Comment interprétez-vous les amabilités échangées récemment entre Palm et Apple ?

DB : Là, on touche à l'intimidation. Il faut savoir qu'une attaque en justice entre entreprises de ce niveau pour des brevets est très rare et se termine en général par un accord de type "licences croisées". Tout va maintenant dépendre du portefeuille brevets de Palm et de la capacité de négociation qui en découle. S'ils ont des cartes fortes dans leur jeu, ils pourront négocier. Dans le cas inverse, ils vont devoir plier et cela devrait arriver avant un quelconque jugement. Maintenant, ce que nous voyons n'est que la surface de l'affaire. Il n'y a aucun doute que derrière les portes closes des négociations devront être menées entre Palm et Apple.

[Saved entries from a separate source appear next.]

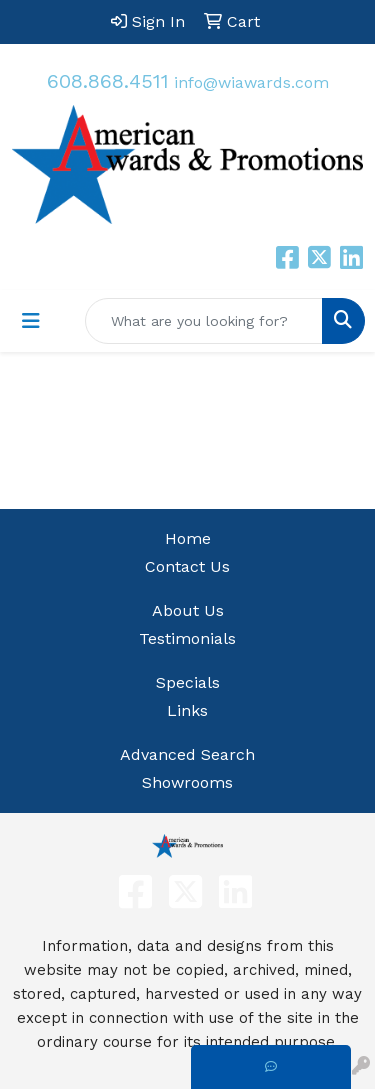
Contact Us (187, 566)
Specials (188, 682)
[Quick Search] (204, 321)
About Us (188, 610)
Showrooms (187, 782)
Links (187, 710)
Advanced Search (187, 754)
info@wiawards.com (251, 82)
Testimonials (187, 638)
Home (188, 538)
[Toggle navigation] (31, 321)
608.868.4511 (108, 81)
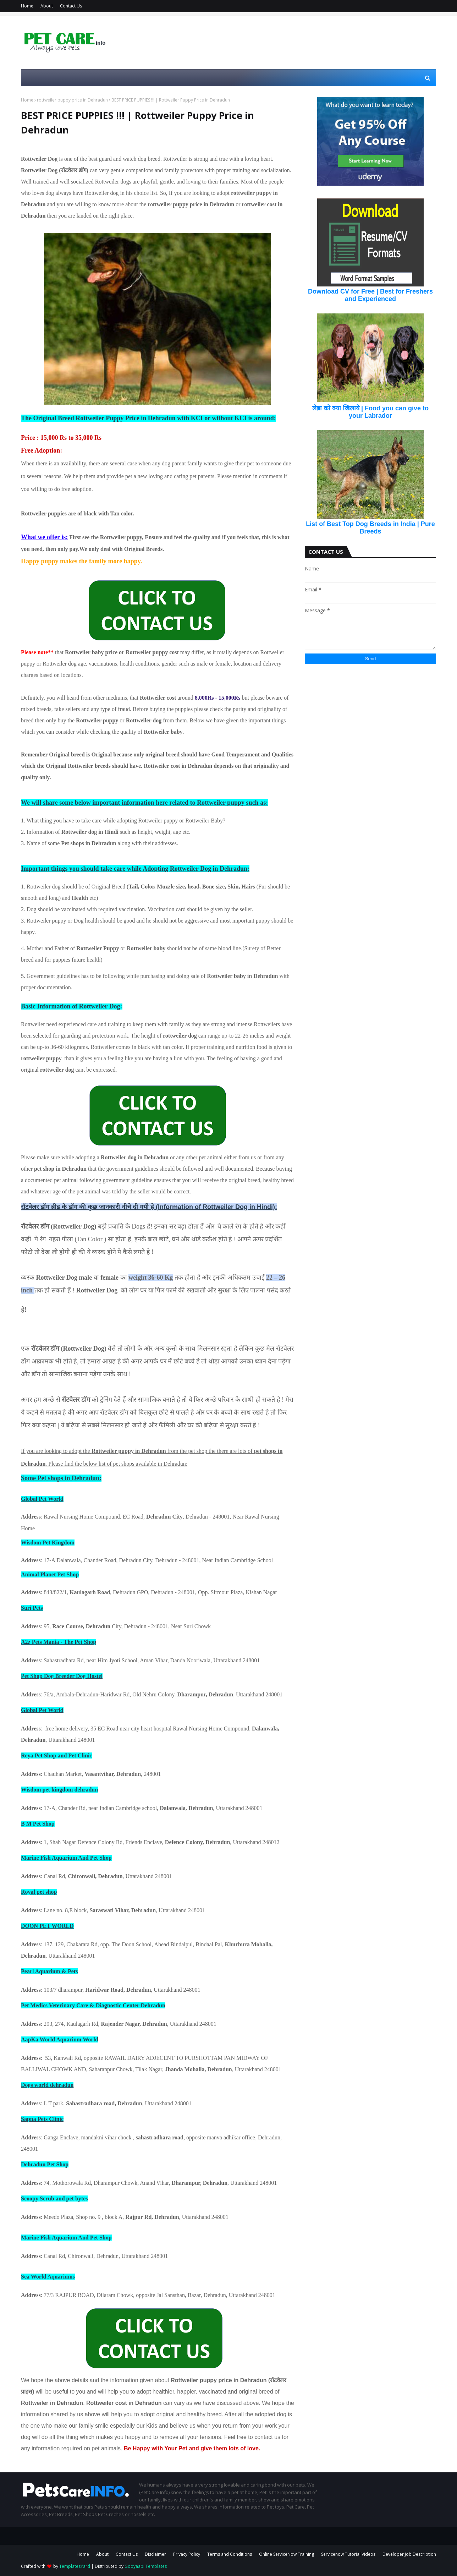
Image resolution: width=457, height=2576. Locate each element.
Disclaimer (155, 2554)
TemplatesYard (74, 2566)
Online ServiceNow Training (286, 2554)
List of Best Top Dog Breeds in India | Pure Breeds (370, 527)
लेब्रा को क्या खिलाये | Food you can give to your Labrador (370, 412)
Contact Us (71, 6)
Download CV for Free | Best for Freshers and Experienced (370, 295)
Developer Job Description (409, 2554)
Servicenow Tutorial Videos (348, 2554)
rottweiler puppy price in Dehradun (72, 100)
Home (27, 6)
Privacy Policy (186, 2554)
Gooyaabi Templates (146, 2566)
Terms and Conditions (229, 2554)
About (46, 6)
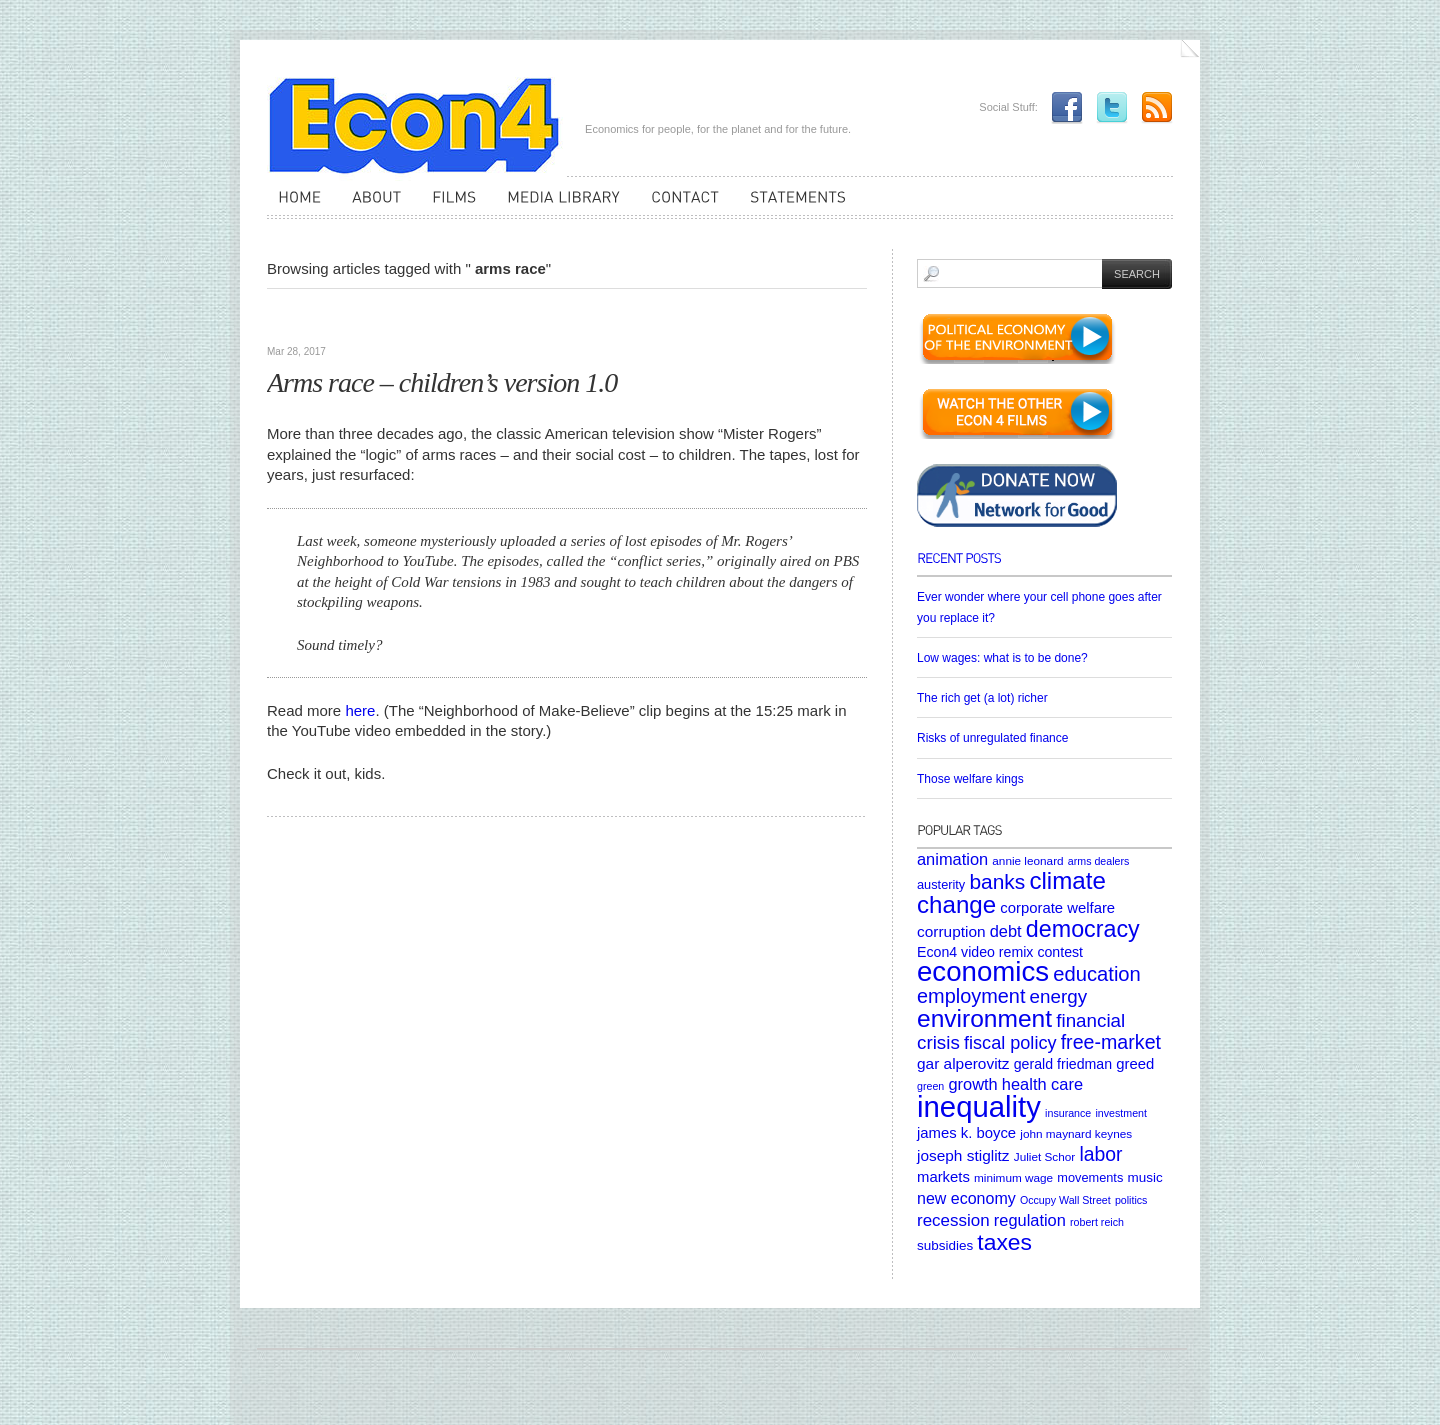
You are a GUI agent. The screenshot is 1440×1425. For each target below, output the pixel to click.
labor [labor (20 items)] (1100, 1154)
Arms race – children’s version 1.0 (442, 382)
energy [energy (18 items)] (1058, 996)
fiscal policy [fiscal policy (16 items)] (1010, 1043)
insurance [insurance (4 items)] (1068, 1113)
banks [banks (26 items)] (997, 881)
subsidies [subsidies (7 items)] (945, 1245)
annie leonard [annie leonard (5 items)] (1027, 860)
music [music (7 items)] (1144, 1177)
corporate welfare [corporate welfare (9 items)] (1057, 908)
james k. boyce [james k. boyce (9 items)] (966, 1133)
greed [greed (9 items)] (1135, 1064)
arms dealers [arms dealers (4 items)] (1099, 861)
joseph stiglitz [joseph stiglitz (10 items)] (963, 1155)
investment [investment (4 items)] (1121, 1113)
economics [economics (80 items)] (983, 971)
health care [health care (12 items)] (1042, 1084)
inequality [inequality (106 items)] (979, 1106)
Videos (348, 320)
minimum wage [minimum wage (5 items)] (1013, 1177)
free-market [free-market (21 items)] (1111, 1042)
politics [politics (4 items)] (1131, 1200)
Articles (295, 320)
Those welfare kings (970, 779)
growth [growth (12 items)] (972, 1084)
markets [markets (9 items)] (943, 1177)
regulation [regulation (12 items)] (1030, 1220)
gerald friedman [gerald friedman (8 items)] (1063, 1064)
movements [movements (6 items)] (1090, 1177)
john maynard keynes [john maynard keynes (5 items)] (1076, 1133)
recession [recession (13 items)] (953, 1220)
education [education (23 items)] (1097, 974)
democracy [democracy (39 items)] (1083, 929)
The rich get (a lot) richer (982, 698)
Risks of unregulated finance (992, 738)
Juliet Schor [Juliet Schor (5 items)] (1044, 1156)
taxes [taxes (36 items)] (1004, 1242)
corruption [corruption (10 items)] (951, 931)
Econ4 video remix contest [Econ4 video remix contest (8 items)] (1000, 952)
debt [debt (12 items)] (1006, 931)
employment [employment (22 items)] (971, 996)
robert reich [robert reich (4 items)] (1097, 1222)
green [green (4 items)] (930, 1086)
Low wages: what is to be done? (1002, 658)
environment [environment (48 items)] (984, 1018)
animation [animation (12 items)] (952, 859)
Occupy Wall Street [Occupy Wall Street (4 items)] (1065, 1200)
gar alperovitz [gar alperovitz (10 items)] (963, 1063)
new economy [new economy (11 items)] (966, 1198)
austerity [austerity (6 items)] (941, 884)
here (360, 710)
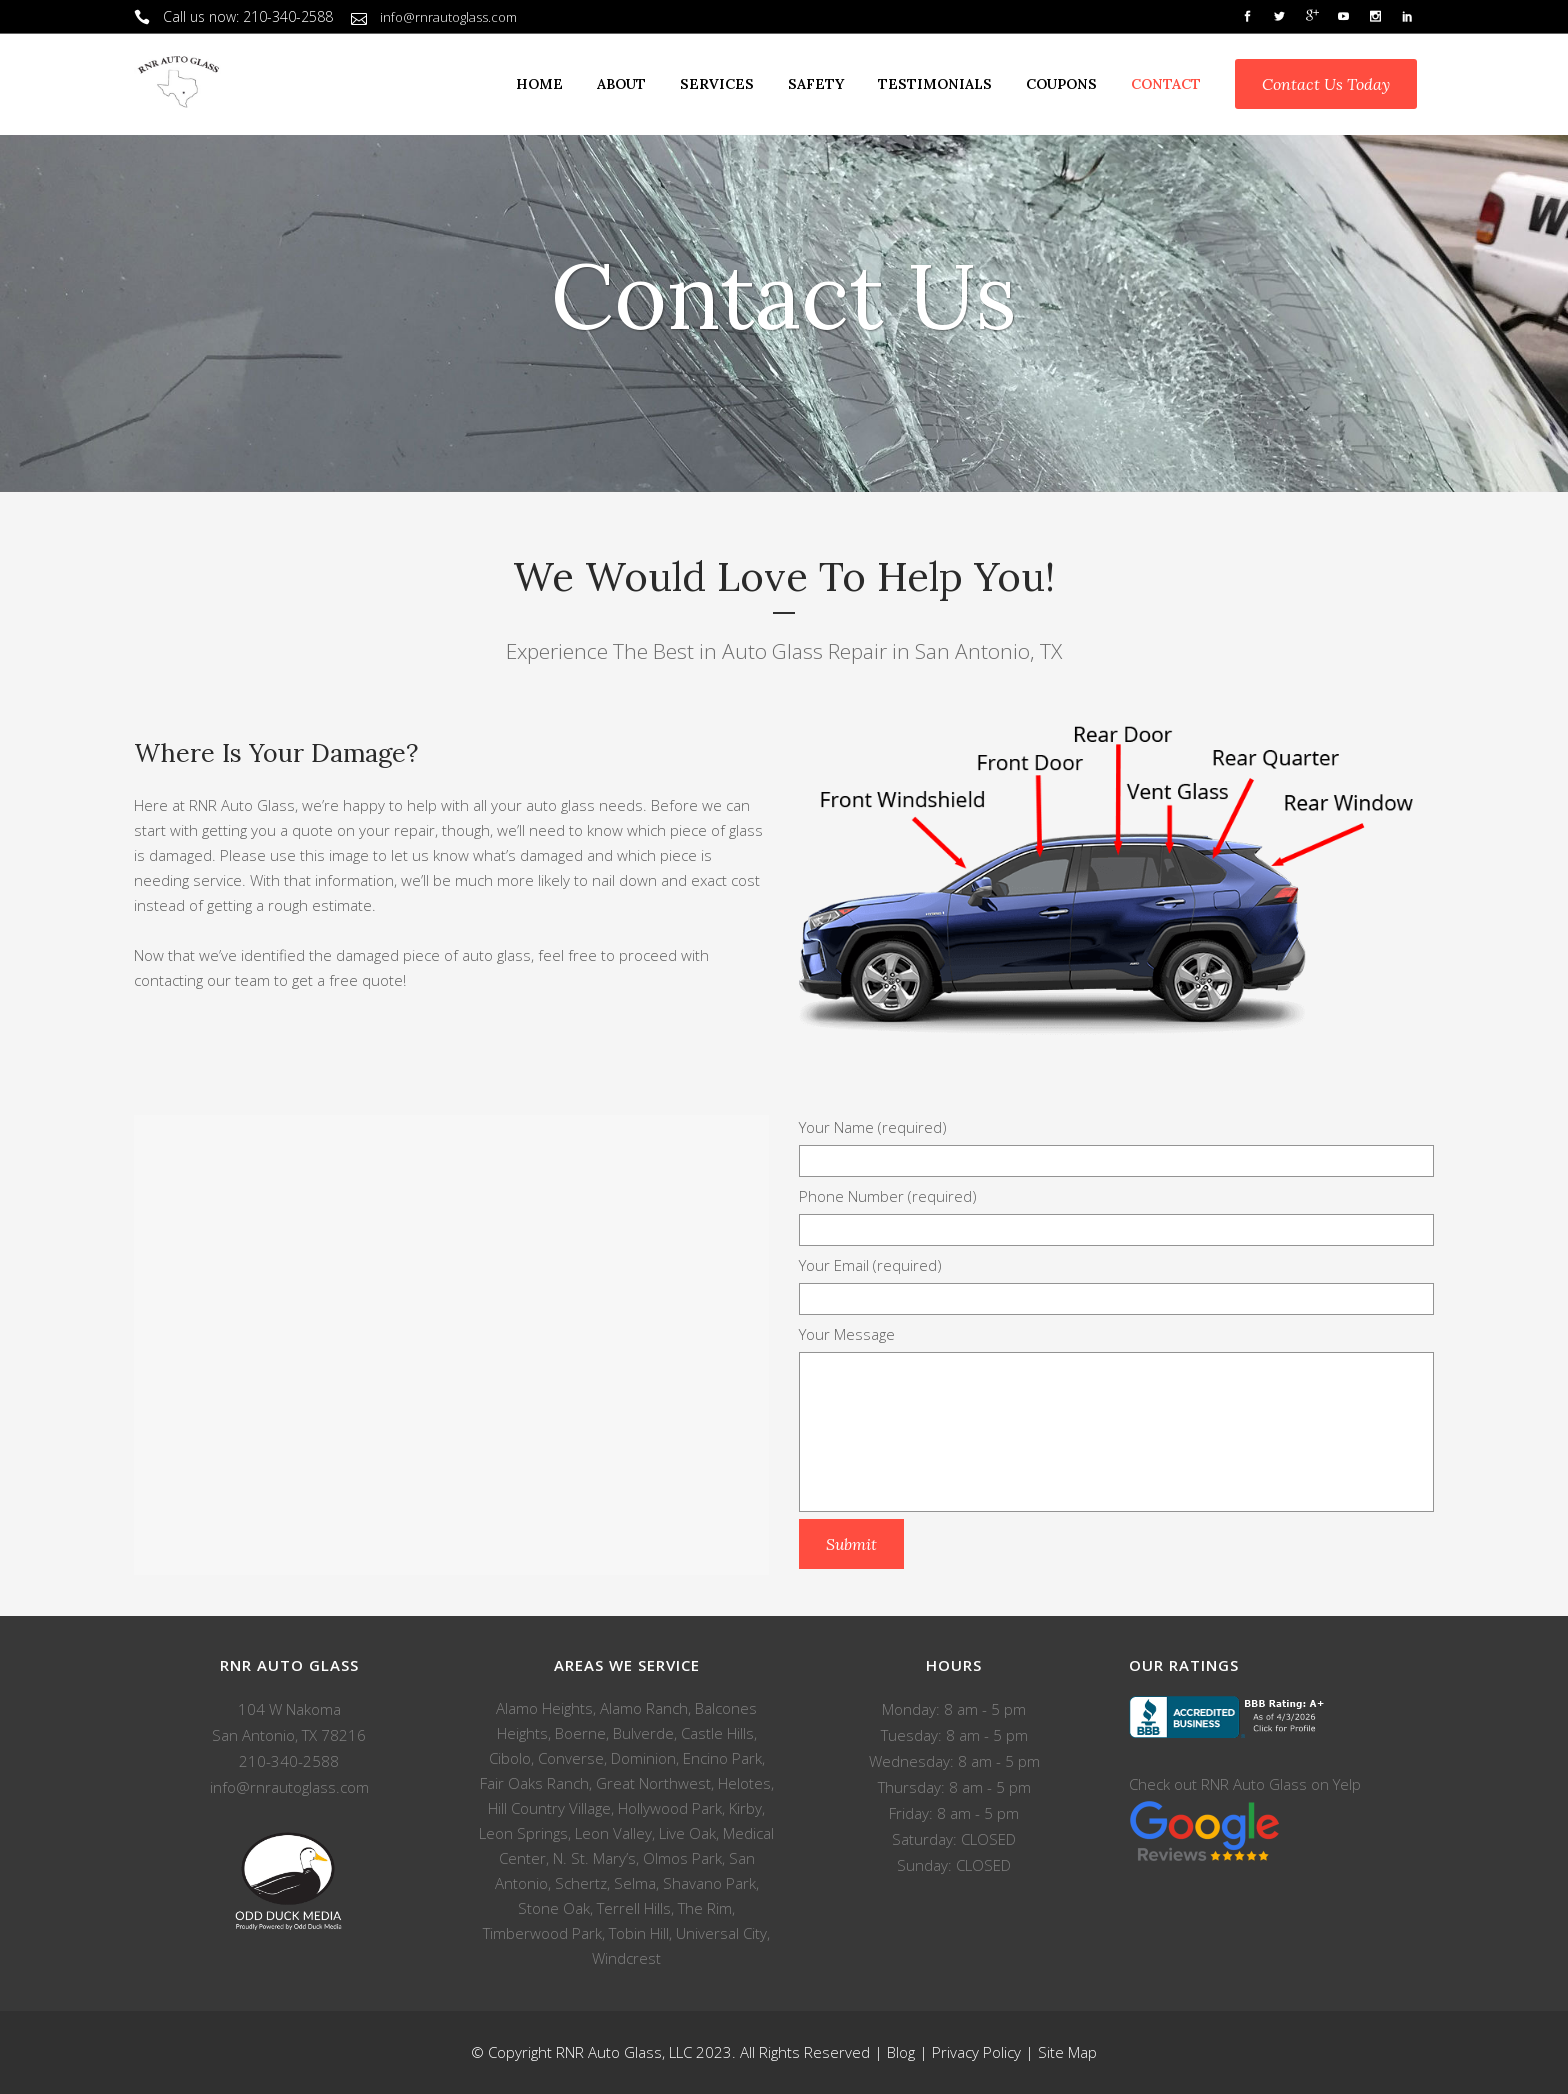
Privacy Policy (976, 2052)
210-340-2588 (288, 16)
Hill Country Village (549, 1808)
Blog (901, 2052)
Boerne (580, 1733)
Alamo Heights (544, 1708)
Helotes (744, 1783)
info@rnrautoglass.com (448, 17)
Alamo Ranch (644, 1708)
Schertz (581, 1883)
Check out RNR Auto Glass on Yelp (1245, 1784)
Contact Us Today (1326, 84)
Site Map (1067, 2052)
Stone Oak (554, 1908)
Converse (571, 1758)
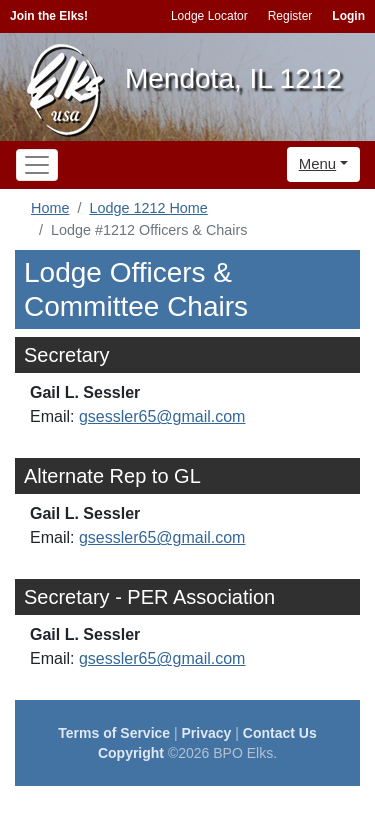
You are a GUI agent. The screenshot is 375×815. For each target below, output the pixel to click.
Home (50, 208)
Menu (318, 163)
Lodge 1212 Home (148, 208)
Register (290, 16)
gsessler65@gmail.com (162, 416)
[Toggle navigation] (37, 165)
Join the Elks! (49, 16)
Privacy (207, 733)
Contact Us (280, 733)
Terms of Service (114, 733)
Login (348, 16)
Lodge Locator (209, 16)
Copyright (131, 753)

Est-ce que ce brevet est néanmoins une très bonne nouvelle pour Apple ?

DB : À la vue de l'usage fait par Palm des gestes brevetés par Apple, il est évident qu'ils ne sont pas en position de force en cas de négociation. Le brevet dont il est question offre une arme de premier plan à Apple pour contraindre Palm à une position de faiblesse. Mais attention, la demande liée à ce brevet a été publiée le 24 juillet 2008 et Palm devait vraisemblablement en connaître le contenu.

S’ils ont décidé de passer outre c'est soit qu'ils ont déjà négocié avec Apple, soit qu'ils ont un plan de rechange comme, par exemple, de se restreindre aux marchés non couverts par des brevets Apple (le brevet n'est pour le moment pas accordé dans d'autres pays que les USA), ou encore tenter une procédure d'opposition aux USA [pour l'heure Palm a déjà annoncé un lancement aux USA de son Pre avec l'opérateur Verizon et il prévoit l'Asie et l'Europe dans la foulée, ndr].



Il faut encore ajouter que certains gestes utilisés par Palm rappellent des procédés utilisés par d'autres fabricants qu'Apple (le geste du pouce vers le haut pour faire apparaître la fenêtre des applications me rappelle beaucoup le Touchflow d'HTC... ). Ils risquent donc d'avoir d'autres concurrents sur le dos à court terme.

Et de manière générale, quelle est la marge de manoeuvre des fabricants pour implémenter des actions multi-touch ?

DB : Très large, si les conditions mentionnées ci-dessus pour Palm sont aussi remplies par ces fabricants. Maintenant, le problème vient surtout du fait que les autres fabricants copient Apple. S’ils faisaient un peu marcher leurs cervelles à la place de leurs photocopieurs, ils pourraient eux aussi poser des brevets et ensuite négocier avec Apple.

En résumé, seuls ceux qui innovent peuvent négocier à égalité avec leurs concurrents.